Recorded data:
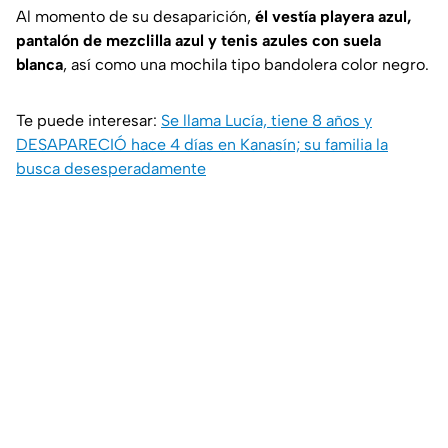
Al momento de su desaparición,
él vestía playera azul,
pantalón de mezclilla azul y tenis azules con suela
blanca
, así como una mochila tipo bandolera color negro.
Te puede interesar:
Se llama Lucía, tiene 8 años y
DESAPARECIÓ hace 4 días en Kanasín; su familia la
busca desesperadamente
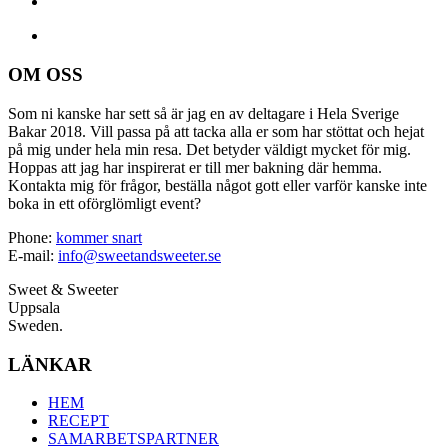
OM OSS
Som ni kanske har sett så är jag en av deltagare i Hela Sverige
Bakar 2018. Vill passa på att tacka alla er som har stöttat och hejat
på mig under hela min resa. Det betyder väldigt mycket för mig.
Hoppas att jag har inspirerat er till mer bakning där hemma.
Kontakta mig för frågor, beställa något gott eller varför kanske inte
boka in ett oförglömligt event?
Phone:
kommer snart
E-mail:
info@sweetandsweeter.se
Sweet & Sweeter
Uppsala
Sweden.
LÄNKAR
HEM
RECEPT
SAMARBETSPARTNER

Task directions: Repeat the data verbatim through the "kommer snart" line, no pictures.

Response to this exercise:
Al momento de su desaparición,
él vestía playera azul,
pantalón de mezclilla azul y tenis azules con suela
blanca
, así como una mochila tipo bandolera color negro.
Te puede interesar:
Se llama Lucía, tiene 8 años y
DESAPARECIÓ hace 4 días en Kanasín; su familia la
busca desesperadamente
OM OSS
Som ni kanske har sett så är jag en av deltagare i Hela Sverige
Bakar 2018. Vill passa på att tacka alla er som har stöttat och hejat
på mig under hela min resa. Det betyder väldigt mycket för mig.
Hoppas att jag har inspirerat er till mer bakning där hemma.
Kontakta mig för frågor, beställa något gott eller varför kanske inte
boka in ett oförglömligt event?
Phone:
kommer snart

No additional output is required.